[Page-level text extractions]
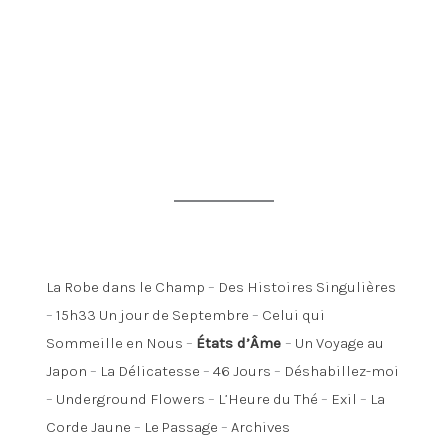
La Robe dans le Champ
–
Des Histoires Singulières
–
15h33 Un jour de Septembre
–
Celui qui
Sommeille en Nous
–
États d’Âme
–
Un Voyage au
Japon
–
La Délicatesse
–
46 Jours
–
Déshabillez-moi
–
Underground Flowers
–
L’Heure du Thé
–
Exil
–
La
Corde Jaune
–
Le Passage
–
Archives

[What you need to do]: From the first line above to the last, copy the records exactly but omit the pictures.

[Result]:
La Robe dans le Champ
–
Des Histoires Singulières
–
15h33 Un jour de Septembre
–
Celui qui
Sommeille en Nous
–
États d’Âme
–
Un Voyage au
Japon
–
La Délicatesse
–
46 Jours
–
Déshabillez-moi
–
Underground Flowers
–
L’Heure du Thé
–
Exil
–
La
Corde Jaune
–
Le Passage
–
Archives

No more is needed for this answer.